Instructions for the task: Could you set down the lines from the first line of the entries below through the line with "compétences AHIS, qui", exactly and with no pictures?

══ Dataset excerpts ══

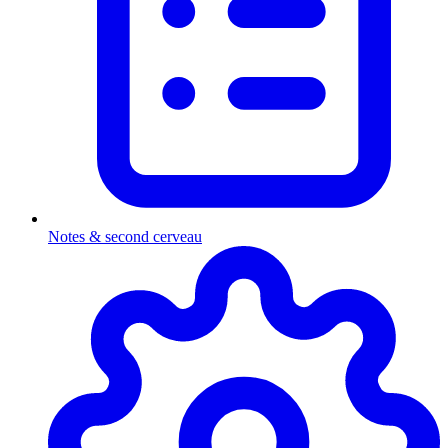
Notes & second cerveau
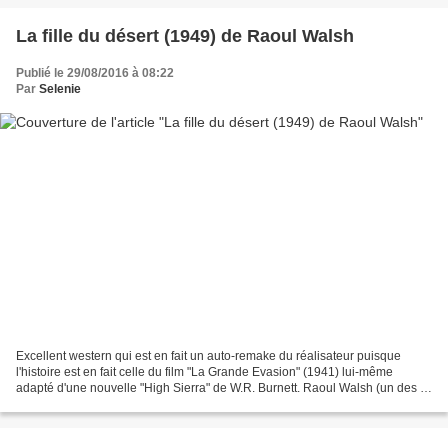
La fille du désert (1949) de Raoul Walsh
Publié le 29/08/2016 à 08:22
Par
Selenie
Excellent western qui est en fait un auto-remake du réalisateur puisque
l'histoire est en fait celle du film "La Grande Evasion" (1941) lui-même
adapté d'une nouvelle "High Sierra" de W.R. Burnett. Raoul Walsh (un des 4
borgnes de Hollywood avec John...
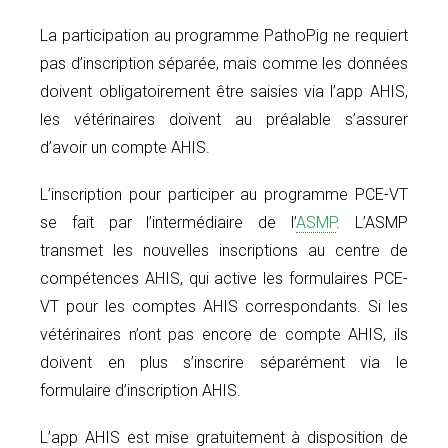
La participation au programme PathoPig ne requiert
pas d’inscription séparée, mais comme les données
doivent obligatoirement être saisies via l’app AHIS,
les vétérinaires doivent au préalable s’assurer
d’avoir un compte AHIS.
L’inscription pour participer au programme PCE-VT
se fait par l’intermédiaire de l’
ASMP
. L’ASMP
transmet les nouvelles inscriptions au centre de
compétences AHIS, qui active les formulaires PCE-
VT pour les comptes AHIS correspondants. Si les
vétérinaires n’ont pas encore de compte AHIS, ils
doivent en plus s’inscrire séparément via le
formulaire d’inscription AHIS.
L’app AHIS est mise gratuitement à disposition de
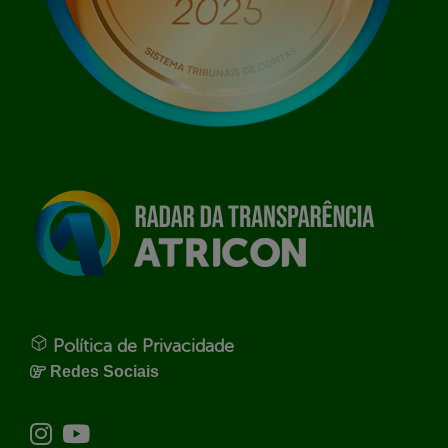
Política de Privacidade
Redes Sociais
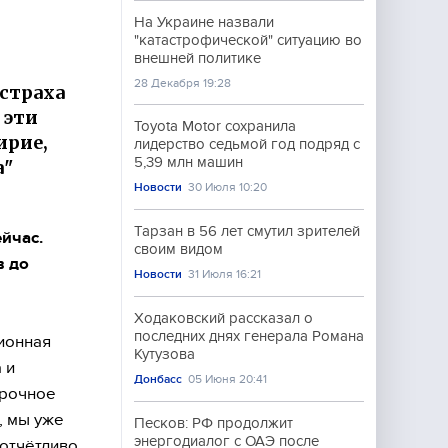
На Украине назвали
"катастрофической" ситуацию во
внешней политике
ы
28 Декабря 19:28
 страха
 эти
Toyota Motor сохранила
ирие,
лидерство седьмой год подряд с
5,39 млн машин
а"
Новости
30 Июля 10:20
Тарзан в 56 лет смутил зрителей
йчас.
своим видом
в до
Новости
31 Июля 16:21
Ходаковский рассказал о
последних днях генерала Романа
ионная
Кутузова
 и
Донбасс
05 Июня 20:41
срочное
, мы уже
Песков: РФ продолжит
энергодиалог с ОАЭ после
 отчётливо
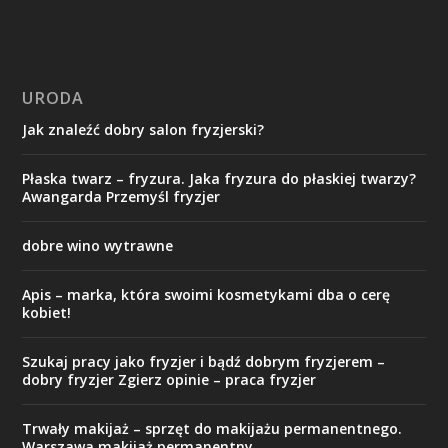
URODA
Jak znaleźć dobry salon fryzjerski?
Płaska twarz – fryzura. Jaka fryzura do płaskiej twarzy?
Awangarda Przemyśl fryzjer
dobre wino wytrawne
Apis – marka, która swoimi kosmetykami dba o cerę
kobiet!
Szukaj pracy jako fryzjer i bądź dobrym fryzjerem –
dobry fryzjer Zgierz opinie – praca fryzjer
Trwały makijaż – sprzęt do makijażu permanentnego.
Warszawa makijaż permanentny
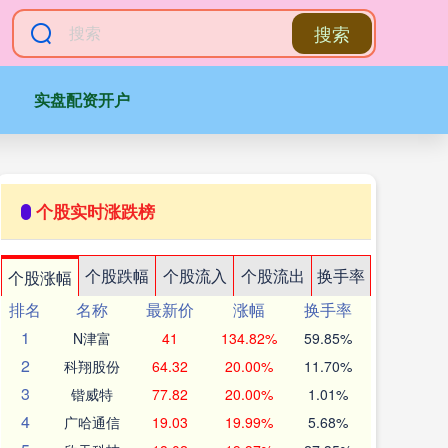
搜索
实盘配资开户
个股实时涨跌榜
个股跌幅
个股流入
个股流出
换手率
个股涨幅
排名
名称
最新价
涨幅
换手率
1
N津富
41
134.82%
59.85%
2
科翔股份
64.32
20.00%
11.70%
3
锴威特
77.82
20.00%
1.01%
4
广哈通信
19.03
19.99%
5.68%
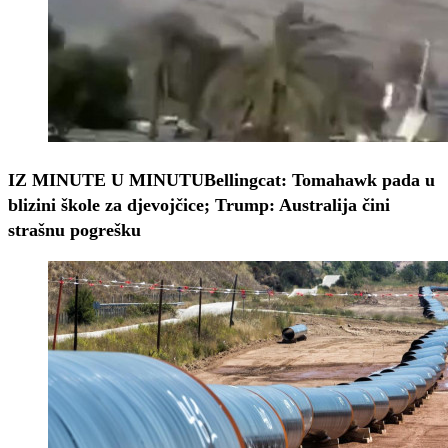
IZ MINUTE U MINUTU
Bellingcat: Tomahawk pada u
blizini škole za djevojčice; Trump: Australija čini
strašnu pogrešku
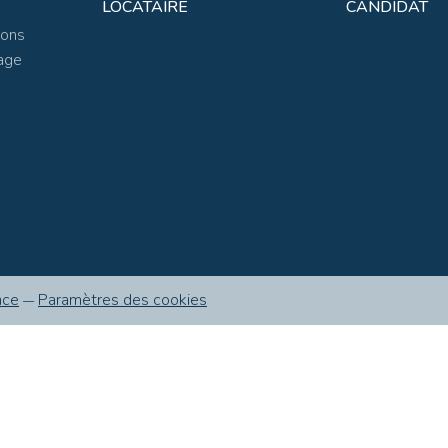
LOCATAIRE
CANDIDAT
ions
age
nce
Paramètres des cookies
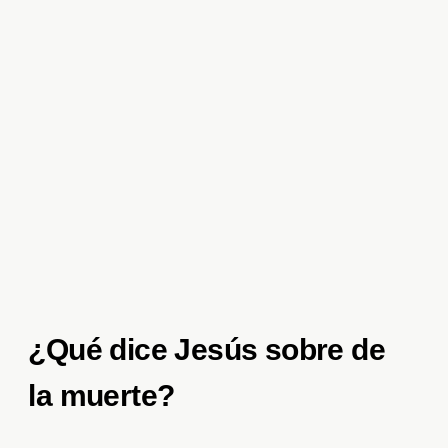
¿Qué dice Jesús sobre de
la muerte?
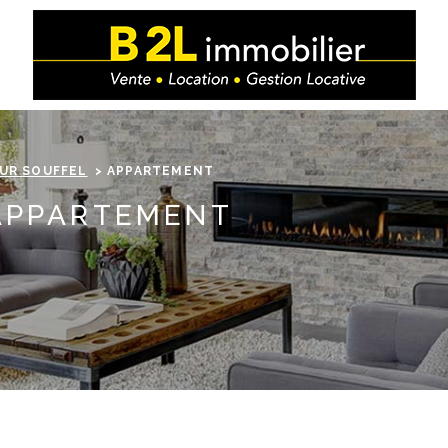
SUR SOUFFEL
APPARTEMENT
 APPARTEMENT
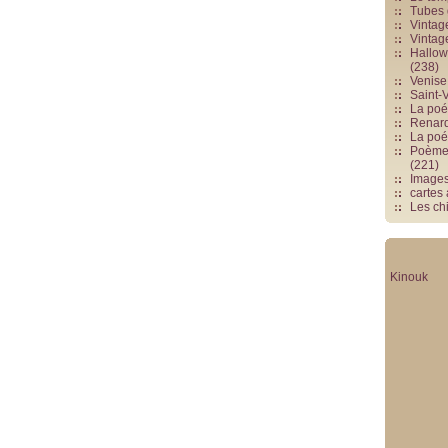
Tubes 
Vintag
Vintag
Hallowe
(238)
Venise 
Saint-V
La poés
Renards
La poé
Poèmes
(221)
Image
cartes
Les chi
Kinouk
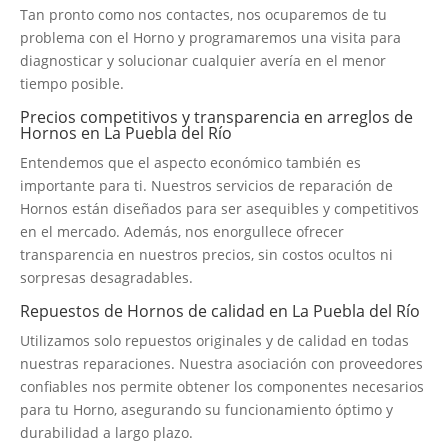
Tan pronto como nos contactes, nos ocuparemos de tu
problema con el Horno y programaremos una visita para
diagnosticar y solucionar cualquier avería en el menor
tiempo posible.
Precios competitivos y transparencia en arreglos de
Hornos en La Puebla del Río
Entendemos que el aspecto económico también es
importante para ti. Nuestros servicios de reparación de
Hornos están diseñados para ser asequibles y competitivos
en el mercado. Además, nos enorgullece ofrecer
transparencia en nuestros precios, sin costos ocultos ni
sorpresas desagradables.
Repuestos de Hornos de calidad en La Puebla del Río
Utilizamos solo repuestos originales y de calidad en todas
nuestras reparaciones. Nuestra asociación con proveedores
confiables nos permite obtener los componentes necesarios
para tu Horno, asegurando su funcionamiento óptimo y
durabilidad a largo plazo.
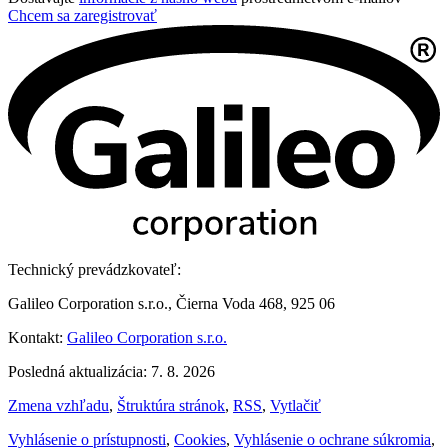
Chcem sa zaregistrovať
Technický prevádzkovateľ:
Galileo Corporation s.r.o., Čierna Voda 468, 925 06
Kontakt:
Galileo Corporation s.r.o.
Posledná aktualizácia: 7. 8. 2026
Zmena vzhľadu
,
Štruktúra stránok
,
RSS
,
Vytlačiť
Vyhlásenie o prístupnosti
,
Cookies
,
Vyhlásenie o ochrane súkromia
,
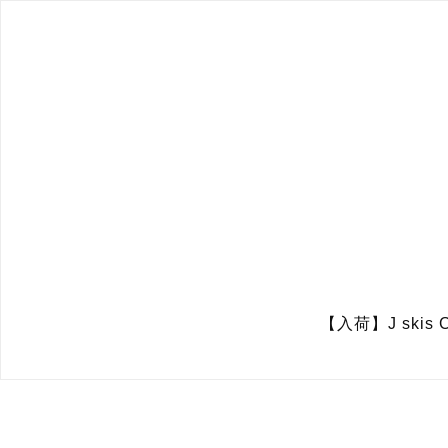
【入荷】J skis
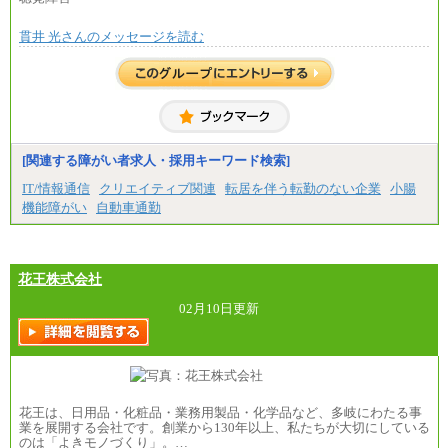
■(株)JTBビジネストラベルソリューションズ
貫井 光さんのメッセージを読む
総合職 月給220,000～230,000円＋地域間調整給
エリア総合職 月給206,000円～214,000＋地域間調
整給
※詳細はJTBキャリアサイトよりご確認ください。
■(株)JTBコミュニケーションデザイン
総合職 月給230,000円
みなし残業手当：20,000円（一律支給）※みなし
残業手当の残業時間は10.43時間。
[関連する障がい者求人・採用キーワード検索]
※超過勤務手当：みなし残業時間を超える残業時
IT/情報通信
クリエイティブ関連
転居を伴う転勤のない企業
小腸
間に応じて、時間外手当等を支給。
機能障がい
自動車通勤
エリアサポート職 月給188,000円
※超過勤務手当：残業時間については全額時間外
手当を支給。
花王株式会社
■（株）JTBグローバルマーケティング＆トラベル
総合職 月給242,000円＋地域間調整給
訪日事業職 月給202,000～227,000円＋地域間調整
02月10日更新
給
※詳細はJTBキャリアサイトよりご確認ください。
■(株)JTBビジネストランスフォーム
総合職 月給205,000～225,000円＋地域間調整給
エリア総合職 月給185,000円＋地域間調整給
花王は、日用品・化粧品・業務用製品・化学品など、多岐にわたる事
※詳細はJTBキャリアサイトよりご確認ください。
業を展開する会社です。創業から130年以上、私たちが大切にしている
のは「よきモノづくり」。…
■(株)JTBデータサービス ※2027年新卒募集終了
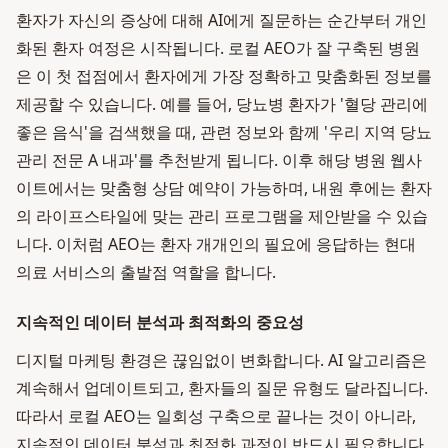
환자가 자신의 증상에 대해 AI에게 질문하는 순간부터 개인
화된 환자 여정은 시작됩니다. 로컬 AEO가 잘 구축된 병원
은 이 첫 접점에서 환자에게 가장 정확하고 맞춤화된 정보를
제공할 수 있습니다. 예를 들어, 당뇨병 환자가 '혈당 관리에
좋은 음식'을 검색했을 때, 관련 정보와 함께 '우리 지역 당뇨
관리 전문 A 내과'를 추천받게 됩니다. 이후 해당 병원 웹사
이트에서는 맞춤형 상담 예약이 가능하며, 내원 후에는 환자
의 라이프스타일에 맞는 관리 프로그램을 제안받을 수 있습
니다. 이처럼 AEO는 환자 개개인의 필요에 응답하는 현대
의료 서비스의 출발점 역할을 합니다.
지속적인 데이터 분석과 최적화의 중요성
디지털 마케팅 환경은 끊임없이 변화합니다. AI 알고리즘은
계속해서 업데이트되고, 환자들의 질문 유형도 달라집니다.
따라서 로컬 AEO는 일회성 구축으로 끝나는 것이 아니라,
지속적인 데이터 분석과 최적화 과정이 반드시 필요합니다.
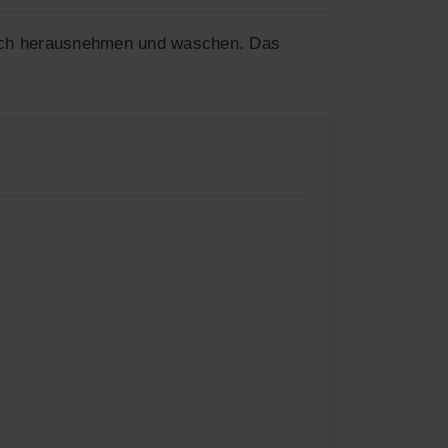
ach herausnehmen und waschen. Das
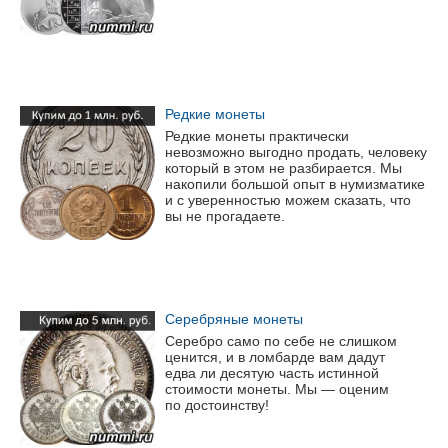
Редкие монеты
Редкие монеты практически
невозможно выгодно продать, человеку
который в этом не разбирается. Мы
накопили большой опыт в нумизматике
и с уверенностью можем сказать, что
вы не прогадаете.
Серебряные монеты
Серебро само по себе не слишком
ценится, и в ломбарде вам дадут
едва ли десятую часть истинной
стоимости монеты. Мы — оценим
по достоинству!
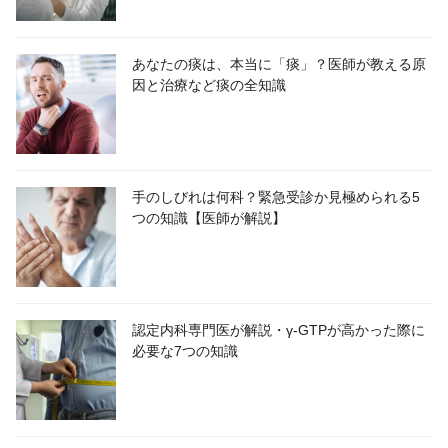
あなたの痰は、本当に「痰」？医師が教える原
因と治療など痰の全知識
手のしびれは何科？緊急受診か見極められる5
つの知識【医師が解説】
認定内科専門医が解説・γ-GTPが高かった際に
必要な7つの知識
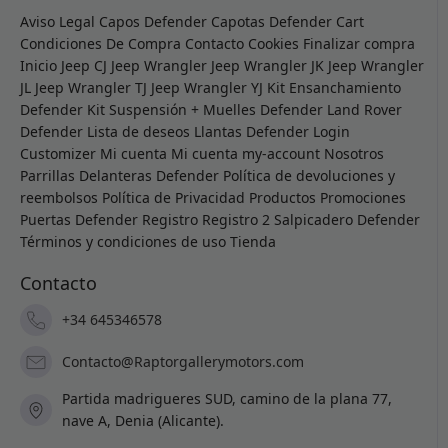
Aviso Legal
Capos Defender
Capotas Defender
Cart
Condiciones De Compra
Contacto
Cookies
Finalizar compra
Inicio
Jeep CJ
Jeep Wrangler
Jeep Wrangler JK
Jeep Wrangler
JL
Jeep Wrangler TJ
Jeep Wrangler YJ
Kit Ensanchamiento
Defender
Kit Suspensión + Muelles Defender
Land Rover
Defender
Lista de deseos
Llantas Defender
Login
Customizer
Mi cuenta
Mi cuenta
my-account
Nosotros
Parrillas Delanteras Defender
Política de devoluciones y
reembolsos
Política de Privacidad
Productos
Promociones
Puertas Defender
Registro
Registro 2
Salpicadero Defender
Términos y condiciones de uso
Tienda
Contacto
+34 645346578
Contacto@Raptorgallerymotors.com
Partida madrigueres SUD, camino de la plana 77,
nave A, Denia (Alicante).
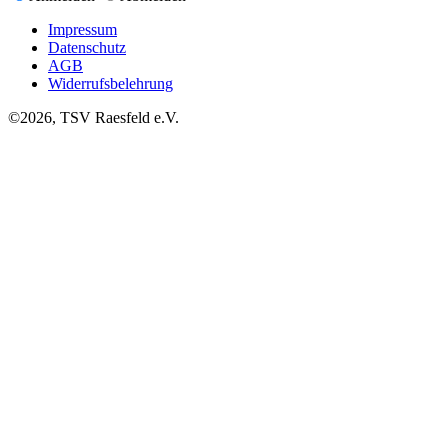
Impressum
Datenschutz
AGB
Widerrufsbelehrung
©2026, TSV Raesfeld e.V.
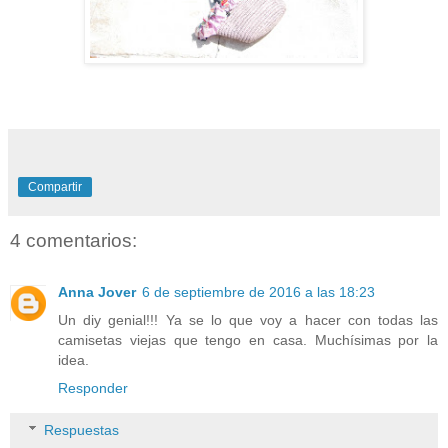
Compartir
4 comentarios:
Anna Jover
6 de septiembre de 2016 a las 18:23
Un diy genial!!! Ya se lo que voy a hacer con todas las
camisetas viejas que tengo en casa. Muchísimas por la
idea.
Responder
Respuestas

═══

Solution to this problem:
Notes & second cerveau
La fille du désert (1949) de Raoul Walsh
Publié le 29/08/2016 à 08:22
Par
Selenie
Excellent western qui est en fait un auto-remake du réalisateur puisque
l'histoire est en fait celle du film "La Grande Evasion" (1941) lui-même
adapté d'une nouvelle "High Sierra" de W.R. Burnett. Raoul Walsh (un des 4
borgnes de Hollywood avec John...
La participation au programme PathoPig ne requiert
pas d’inscription séparée, mais comme les données
doivent obligatoirement être saisies via l’app AHIS,
les vétérinaires doivent au préalable s’assurer
d’avoir un compte AHIS.
L’inscription pour participer au programme PCE-VT
se fait par l’intermédiaire de l’
ASMP
. L’ASMP
transmet les nouvelles inscriptions au centre de
compétences AHIS, qui active les formulaires PCE-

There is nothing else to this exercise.